Nach §30 Abs1 der geltenden Tiroler Bauordnung ist der Nachbarbegriff nicht auf die Eigentümer der unmittelbar angrenzenden Grundstücke beschränkt. Nachbarn sind demnach alle Eigentümer von Grundstücken, die zu dem zur Bebauung vorgesehenen Grundstück in einem solchen räumlichen Naheverhältnis stehen, daß durch die bauliche Anlage oder durch deren Benützung hinsichtlich der durch dieses Gesetz geschützten Interessen mit Rückwirkungen auf ihr Grundstück oder die darauf errichtete bauliche Anlage zu rechnen ist, wobei dem Grundeigentümer der Bauberechtigte gleichgestellt ist. Diesem Nachbarbegriff entsprechen auch die dem Nachbarn nach §30 Abs4 der geltenden Tiroler Bauordnung zukommenden subjektiven Rechte, die vor allem in den Bereichen Brandschutz und Immissionsschutz über den unmittelbar angrenzenden Nachbarn hinausgehen.

§25 Abs2 zweiter Satz des vorliegenden Entwurfes schränkt den Kreis der Nachbarrechte dagegen auf die Einhaltung der Abstandsbestimmungen des §6 ein. Korrespondierend dazu sollen künftig nur mehr die Eigentümer der unmittelbar an den Bauplatz angrenzenden Grundstücke sowie jene Personen, denen an einem solchen Grundstück ein Baurecht zukommt, als Nachbarn gelten. Eine Verletzung der Abstandsbestimmungen kann auch nach der geltenden Tiroler Bauordnung naturgemäß nur von den unmittelbar an den Bauplatz angrenzenden Nachbarn geltend gemacht werden, und zwar hinsichtlich der Abstände zum betreffenden Grundstück hin.

(...)"

3. In seinem Prüfungsbeschluss ging der Verfassungsgerichtshof vorläufig davon aus, dass die Beschwerde zulässig ist und er bei seiner Entscheidung darüber §25 Abs2 erster Satz der TBO 1998 anzuwenden hätte.

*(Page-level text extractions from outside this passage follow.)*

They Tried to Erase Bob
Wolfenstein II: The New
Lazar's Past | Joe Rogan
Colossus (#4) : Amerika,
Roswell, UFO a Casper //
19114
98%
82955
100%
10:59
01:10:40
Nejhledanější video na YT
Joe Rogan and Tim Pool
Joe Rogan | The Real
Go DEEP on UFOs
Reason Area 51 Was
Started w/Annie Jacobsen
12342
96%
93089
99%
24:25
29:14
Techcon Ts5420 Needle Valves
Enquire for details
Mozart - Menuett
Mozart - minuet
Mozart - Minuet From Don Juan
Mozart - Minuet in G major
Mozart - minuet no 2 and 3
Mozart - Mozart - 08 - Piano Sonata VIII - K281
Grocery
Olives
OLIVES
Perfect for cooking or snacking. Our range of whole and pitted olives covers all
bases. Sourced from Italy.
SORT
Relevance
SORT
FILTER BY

4. Nach der Darstellung der Judikatur zur Regelung der Parteirechte legte der Verfassungsgerichtshof seine Bedenken wie folgt dar:

"Der Verfassungsgerichtshof geht zunächst davon aus, dass es sachlich gerechtfertigt ist, dem Nachbarn im Bauverfahren ein durchsetzbares Mitspracherecht nur dort einzuräumen, wo seine durch die raumordnungsrechtlichen und baurechtlichen Bestimmungen geschützte Rechtssphäre bei Verwirklichung des Bauvorhabens beeinträchtigt werden könnte, d.h. dem Nachbarn ein Mitspracherecht nur hinsichtlich der Einhaltung jener raumordnungsrechtlichen und baurechtlichen Bestimmungen einzuräumen, die nicht nur dem öffentlichen, sondern auch dem besonderen Interesse der Nachbarschaft dienen.

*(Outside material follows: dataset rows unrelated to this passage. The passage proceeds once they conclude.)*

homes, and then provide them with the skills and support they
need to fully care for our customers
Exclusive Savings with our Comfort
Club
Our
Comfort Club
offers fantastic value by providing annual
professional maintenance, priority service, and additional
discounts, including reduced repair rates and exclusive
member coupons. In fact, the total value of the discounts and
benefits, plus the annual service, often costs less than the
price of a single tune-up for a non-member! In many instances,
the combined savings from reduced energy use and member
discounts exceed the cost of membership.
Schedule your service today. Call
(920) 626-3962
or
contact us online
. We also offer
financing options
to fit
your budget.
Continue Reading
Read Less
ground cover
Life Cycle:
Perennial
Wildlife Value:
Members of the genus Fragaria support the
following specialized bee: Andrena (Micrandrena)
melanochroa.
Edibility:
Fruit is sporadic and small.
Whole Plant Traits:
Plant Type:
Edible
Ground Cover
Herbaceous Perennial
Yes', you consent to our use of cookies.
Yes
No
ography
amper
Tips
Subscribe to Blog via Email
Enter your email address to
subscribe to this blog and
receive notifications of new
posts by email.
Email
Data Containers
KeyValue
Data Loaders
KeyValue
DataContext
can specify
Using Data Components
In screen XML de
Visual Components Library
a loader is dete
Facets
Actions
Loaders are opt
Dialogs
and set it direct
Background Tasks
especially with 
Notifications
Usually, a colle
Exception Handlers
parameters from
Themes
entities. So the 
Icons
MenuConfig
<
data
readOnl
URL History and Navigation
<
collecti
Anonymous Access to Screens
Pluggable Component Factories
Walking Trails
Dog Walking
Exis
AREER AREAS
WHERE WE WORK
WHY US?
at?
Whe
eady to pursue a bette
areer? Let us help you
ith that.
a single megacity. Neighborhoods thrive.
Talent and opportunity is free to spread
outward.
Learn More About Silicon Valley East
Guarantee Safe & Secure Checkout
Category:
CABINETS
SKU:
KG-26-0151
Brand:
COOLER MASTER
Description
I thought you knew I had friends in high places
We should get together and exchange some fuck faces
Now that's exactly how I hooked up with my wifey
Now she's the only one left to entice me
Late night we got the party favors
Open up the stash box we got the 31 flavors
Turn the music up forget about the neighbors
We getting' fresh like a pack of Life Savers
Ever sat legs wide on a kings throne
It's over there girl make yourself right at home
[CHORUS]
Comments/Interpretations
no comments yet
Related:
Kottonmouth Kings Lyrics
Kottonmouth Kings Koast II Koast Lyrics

Der Verfassungsgerichtshof meint aber - aus dem Blickwinkel des Gleichheitssatzes -, dass der Gesetzgeber dann, wenn er den besonderen Interessenlagen der Nachbarn dienende raumordnungsrechtliche oder baurechtliche Regelungen erlässt, diese Interessenlagen auch bei der Einräumung des Mitspracherechts der Nachbarn im Bauverfahren entsprechend berücksichtigen muss. Oder anders ausgedrückt: Beschränkt der Gesetzgeber das Mitspracherecht im Baubewilligungsverfahren auf die Möglichkeit, nur bestimmte Interessenlagen geltend zu machen, so muss ein sachlicher Grund dafür gegeben sein, dass der Nachbar nur diese bestimmten Interessenlagen im Bauverfahren rechtswirksam durchsetzen kann.

Mit Erkenntnis vom 1. Oktober 1999, G73/99, hob der Verfassungsgerichtshof §25 Abs2 letzter Satz TBO 1998 auf, weil er keine sachliche Rechtfertigung dafür zu erkennen vermochte, dass der Nachbar ausschließlich einen Widerspruch zu den Abstandsbestimmungen des §6 TBO 1998 einwenden darf. Diese Aufhebung tritt mit Ablauf des 31. Dezember 2000 in Kraft.

(...) Der Verfassungsgerichtshof nimmt vorläufig an, dass die Beschränkung der Parteistellung der Nachbarn auf die Eigentümer der Grundstücke, die unmittelbar an den Bauplatz angrenzen oder die von diesem nur durch eine private Straße, die nicht dem öffentlichen Verkehr im Sinne der straßenpolizeilichen Vorschriften dient, und die nicht von den in einem Bebauungsplan festgelegten Straßenfluchtlinien umfasst ist, oder ein anderes Grundstück als ein Straßengrundstück mit einer Breite von höchstens 5 m getrennt sind, in unmittelbarem Zusammenhang mit der Einschränkung der subjektiven öffentlichen Rechte, die der Nachbar im Bauverfahren geltend machen kann, steht. Für diese Annahme scheinen auch die Erläuterungen zur Regierungsvorlage zu sprechen, die ausdrücklich erwähnen, dass korrespondierend zur Einschränkung der Nachbarrechte nur mehr die Eigentümer der unmittelbar an den Bauplatz angrenzenden Grundstücke als Nachbarn gelten sollen. Die Einschränkung des Kreises der Nachbarn wird mit der Feststellung begründet, dass eine Verletzung der Abstandsbestimmungen 'naturgemäß nur von den unmittelbar an den Bauplatz angrenzenden Nachbarn geltend gemacht' werden könne.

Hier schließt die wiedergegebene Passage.